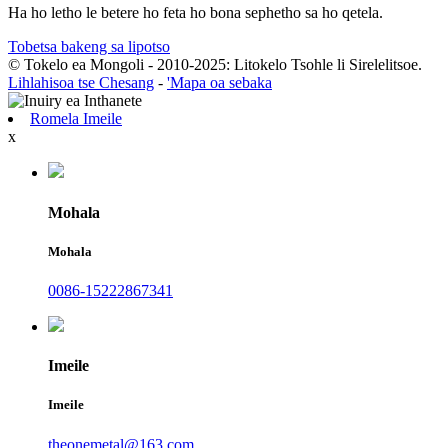
Ha ho letho le betere ho feta ho bona sephetho sa ho qetela.
Tobetsa bakeng sa lipotso
© Tokelo ea Mongoli - 2010-2025: Litokelo Tsohle li Sirelelitsoe.
Lihlahisoa tse Chesang
-
'Mapa oa sebaka
Romela Imeile
x
Mohala
Mohala
0086-15222867341
Imeile
Imeile
theonemetal@163.com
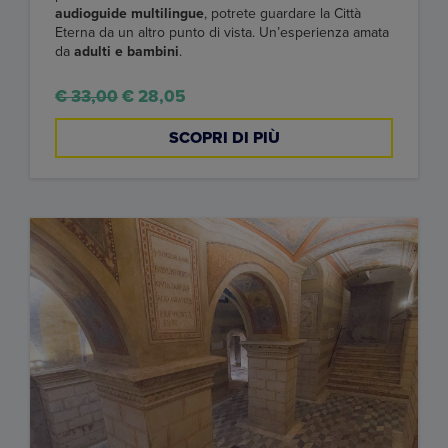
audioguide multilingue
, potrete guardare la Città
Eterna da un altro punto di vista. Un’esperienza amata
da
adulti e bambini
.
€ 33,00
€ 28,05
SCOPRI DI PIÙ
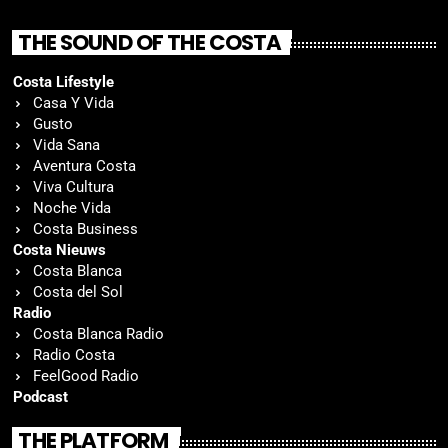
THE SOUND OF THE COSTA
Costa Lifestyle
Casa Y Vida
Gusto
Vida Sana
Aventura Costa
Viva Cultura
Noche Vida
Costa Business
Costa Nieuws
Costa Blanca
Costa del Sol
Radio
Costa Blanca Radio
Radio Costa
FeelGood Radio
Podcast
THE PLATFORM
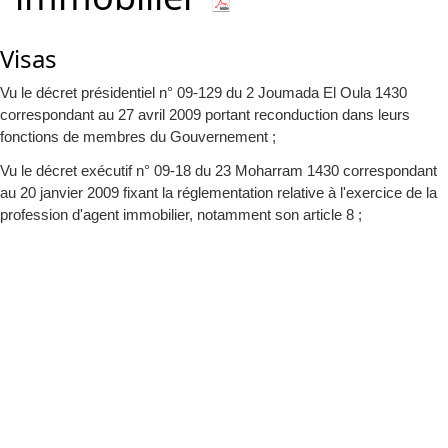
Visas
Vu le décret présidentiel n° 09-129 du 2 Joumada El Oula 1430
correspondant au 27 avril 2009 portant reconduction dans leurs
fonctions de membres du Gouvernement ;
Vu le décret exécutif n° 09-18 du 23 Moharram 1430 correspondant
au 20 janvier 2009 fixant la réglementation relative à l'exercice de la
profession d'agent immobilier, notamment son article 8 ;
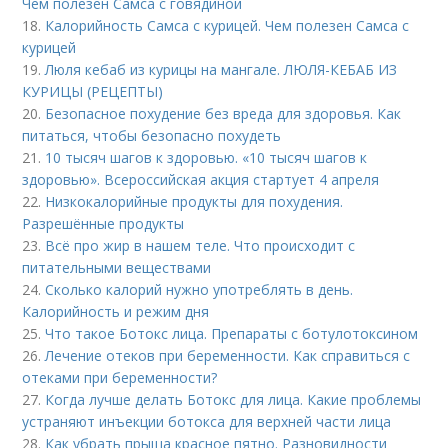
Чем полезен Самса с говядиной
18.
Калорийность Самса с курицей. Чем полезен Самса с
курицей
19.
Люля кебаб из курицы на мангале. ЛЮЛЯ-КЕБАБ ИЗ
КУРИЦЫ (РЕЦЕПТЫ)
20.
Безопасное похудение без вреда для здоровья. Как
питаться, чтобы безопасно похудеть
21.
10 тысяч шагов к здоровью. «10 тысяч шагов к
здоровью». Всероссийская акция стартует 4 апреля
22.
Низкокалорийные продукты для похудения.
Разрешённые продукты
23.
Всё про жир в нашем теле. Что происходит с
питательными веществами
24.
Сколько калорий нужно употреблять в день.
Калорийность и режим дня
25.
Что такое Ботокс лица. Препараты с ботулотоксином
26.
Лечение отеков при беременности. Как справиться с
отеками при беременности?
27.
Когда лучше делать Ботокс для лица. Какие проблемы
устраняют инъекции ботокса для верхней части лица
28.
Как убрать прыща красное пятно. Разновидности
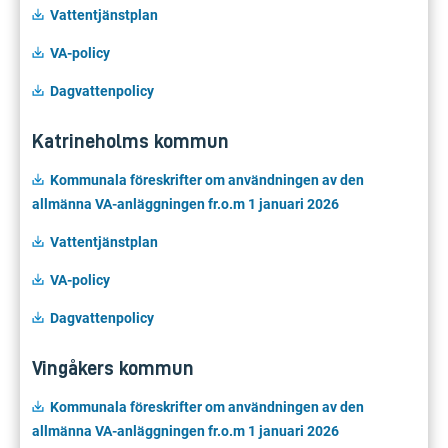
Vattentjänstplan
VA-policy
Dagvattenpolicy
Katrineholms kommun
Kommunala föreskrifter om användningen av den
allmänna
VA-anläggningen
fr.o.m
1 januari 2026
Vattentjänstplan
VA-policy
Dagvattenpolicy
Vingåkers kommun
Kommunala föreskrifter om användningen av den
allmänna
VA-anläggningen
fr.o.m
1 januari 2026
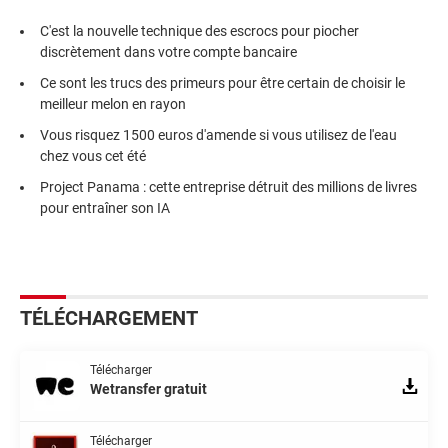
C'est la nouvelle technique des escrocs pour piocher
discrètement dans votre compte bancaire
Ce sont les trucs des primeurs pour être certain de choisir le
meilleur melon en rayon
Vous risquez 1500 euros d'amende si vous utilisez de l'eau
chez vous cet été
Project Panama : cette entreprise détruit des millions de livres
pour entraîner son IA
TÉLÉCHARGEMENT
Télécharger
Wetransfer gratuit
Télécharger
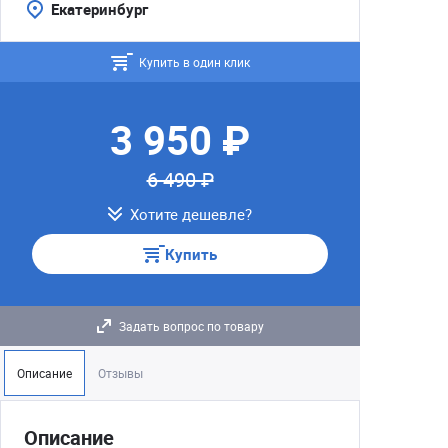
Екатеринбург
Купить в один клик
3 950 ₽
6 490 ₽
Хотите дешевле?
Купить
Задать вопрос по товару
Описание
Отзывы
Описание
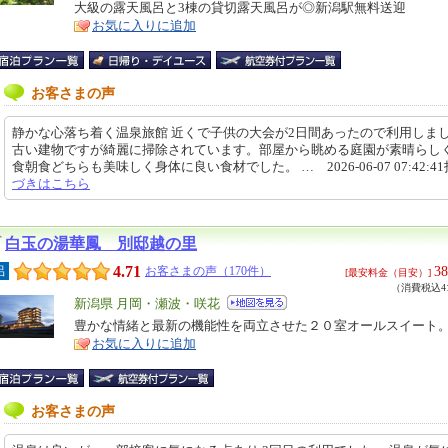
大級の露天風呂と3棟の貸切露天風呂が◎新潟駅無料送迎
ア
徴
お気に入りに追加
お客さまの声
静かな心落ち着く温泉旅館 近くで子供の大会が2日間あったので利用しま
古い建物ですが綺麗に掃除されています。部屋から眺める庭園が素晴らし
食朝食どちらも美味しく身体に良い食材でした。 … 2026-06-07 07:42:4
づきはこちら
白玉の湯華鳳 別邸越の里
4.71
38
呂
お客さまの声（170件）
[最安料金（目安）]
（消費税込41
エ
新潟県 月岡・瀬波・咲花
リ
豊かな情緒と最新の機能性を両立させた２０室オールスイート
特
お気に入りに追加
ア
徴
お客さまの声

### Work required
Please return the records above exactly as written, dropping every picture.

### Response for this exercise
Ha ho letho le betere ho feta ho bona sephetho sa ho qetela.
Tobetsa bakeng sa lipotso
© Tokelo ea Mongoli - 2010-2025: Litokelo Tsohle li Sirelelitsoe.
Lihlahisoa tse Chesang
-
'Mapa oa sebaka
Romela Imeile
x
Mohala
Mohala
0086-15222867341
Imeile
Imeile
theonemetal@163.com
audioguide multilingue
, potrete guardare la Città
Eterna da un altro punto di vista. Un’esperienza amata
da
adulti e bambini
.
€ 33,00
€ 28,05
SCOPRI DI PIÙ
THE SOUND OF THE COSTA
Costa Lifestyle
Casa Y Vida
Gusto
Vida Sana
Aventura Costa
Viva Cultura
Noche Vida
Costa Business
Costa Nieuws
Costa Blanca
Costa del Sol
Radio
Costa Blanca Radio
Radio Costa
FeelGood Radio
Podcast
THE PLATFORM
Visas
Vu le décret présidentiel n° 09-129 du 2 Joumada El Oula 1430
correspondant au 27 avril 2009 portant reconduction dans leurs
fonctions de membres du Gouvernement ;
Vu le décret exécutif n° 09-18 du 23 Moharram 1430 correspondant
au 20 janvier 2009 fixant la réglementation relative à l'exercice de la
profession d'agent immobilier, notamment son article 8 ;
Чем полезен Самса с говядиной
18.
Калорийность Самса с курицей. Чем полезен Самса с
курицей
19.
Люля кебаб из курицы на мангале. ЛЮЛЯ-КЕБАБ ИЗ
КУРИЦЫ (РЕЦЕПТЫ)
20.
Безопасное похудение без вреда для здоровья. Как
питаться, чтобы безопасно похудеть
21.
10 тысяч шагов к здоровью. «10 тысяч шагов к
здоровью». Всероссийская акция стартует 4 апреля
22.
Низкокалорийные продукты для похудения.
Разрешённые продукты
23.
Всё про жир в нашем теле. Что происходит с
питательными веществами
24.
Сколько калорий нужно употреблять в день.
Калорийность и режим дня
25.
Что такое Ботокс лица. Препараты с ботулотоксином
26.
Лечение отеков при беременности. Как справиться с
отеками при беременности?
27.
Когда лучше делать Ботокс для лица. Какие проблемы
устраняют инъекции ботокса для верхней части лица
28.
Как убрать прыща красное пятно. Разновидности
Vattentjänstplan
VA-policy
Dagvattenpolicy
Katrineholms kommun
Kommunala föreskrifter om användningen av den
allmänna
VA-anläggningen
fr.o.m
1 januari 2026
Vattentjänstplan
VA-policy
Dagvattenpolicy
Vingåkers kommun
Kommunala föreskrifter om användningen av den
allmänna
VA-anläggningen
fr.o.m
1 januari 2026
C'est la nouvelle technique des escrocs pour piocher
discrètement dans votre compte bancaire
Ce sont les trucs des primeurs pour être certain de choisir le
meilleur melon en rayon
Vous risquez 1500 euros d'amende si vous utilisez de l'eau
chez vous cet été
Project Panama : cette entreprise détruit des millions de livres
pour entraîner son IA
TÉLÉCHARGEMENT
Télécharger
Wetransfer gratuit
Télécharger
Екатеринбург
Купить в один клик
3 950 ₽
6 490 ₽
Хотите дешевле?
Купить
Задать вопрос по товару
Описание
Отзывы
Описание
大級の露天風呂と3棟の貸切露天風呂が◎新潟駅無料送迎
ア
徴
お気に入りに追加
お客さまの声
静かな心落ち着く温泉旅館 近くで子供の大会が2日間あったので利用しま
古い建物ですが綺麗に掃除されています。部屋から眺める庭園が素晴らし
食朝食どちらも美味しく身体に良い食材でした。 … 2026-06-07 07:42:4
づきはこちら
白玉の湯華鳳 別邸越の里
4.71
38
呂
お客さまの声（170件）
[最安料金（目安）]
（消費税込41
エ
新潟県 月岡・瀬波・咲花
リ
豊かな情緒と最新の機能性を両立させた２０室オールスイート
特
お気に入りに追加
ア
徴
お客さまの声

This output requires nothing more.